While a little creepy, and definitely not for everyone, the Catacombs of Paris are extensive, but only a couple of hundred feet, about 60 metres, are accessible to the public. These have been “arranged” for general viewing, with artistic layouts of human bones and skulls. Another aesthetic form of expression from artsy Paris...
Still looking much as it did during the Universal Expo (aka World’s Fair) of 1900, the Grand Palais is still in use as a large venue for exhibits and events; it is also a science centre and museum complex. Continuing to function as per its original plan 120-odd years later, in 2000 it was declared a Designated Historical Monument.

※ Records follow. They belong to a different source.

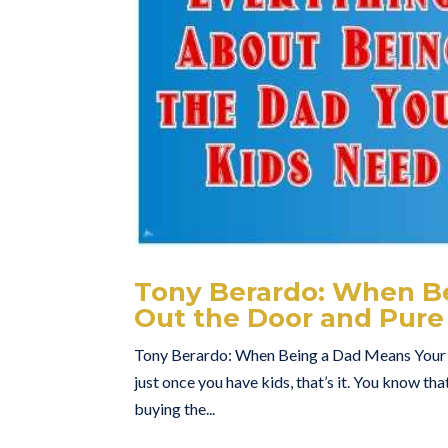
Tony Berardo: When B
Out the Door and Pure
Tony Berardo: When Being a Dad Means Your E
just once you have kids, that’s it. You know that
buying the...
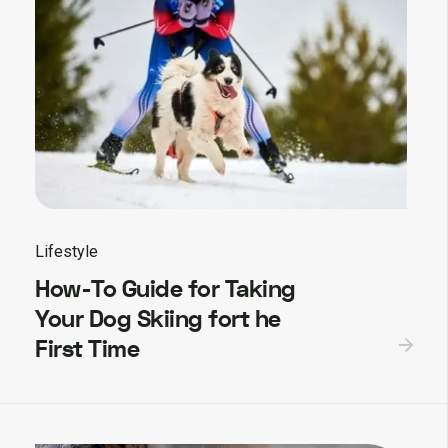
Lifestyle
How-To Guide for Taking
Your Dog Skiing fort he
First Time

Its most recognizable feature is its extensive glass roof. From the outside it looks for all the world like a giant greenhouse or solarium. As a result, the interior is light and airy, and feels like you are walking about outdoors.
Situated on the Avenue des Champs-Elysées, the Grand Palais is a substantial site, 70,000 square metres (753,400 square feet), its architecture a mix of classical and modern. Attendance at the 1900 exhibition was massive, and the Grand Palais is still very well attended today. Visit to to see a specific show or museum, or just enjoy a leisurely indoor stroll out of the rain on an inclement day.
On the right bank of the River Seine, in the north section of the city of Paris is the popular tourist area of Montmartre. Think: Toulouse Lautrec sipping absinthe in a local café. Situated in the 18th arrondissement, Montmartre is on a hill, capped by the basilica, Sacre Coeur, and its glaring white dome; hard to miss!
This is an older neighbourhood, for sake of a better word, parts of which, such as Le Pigalle, have become rundown in recent years. But Montmartre is so full of character it has remained an area of on-gong public interest.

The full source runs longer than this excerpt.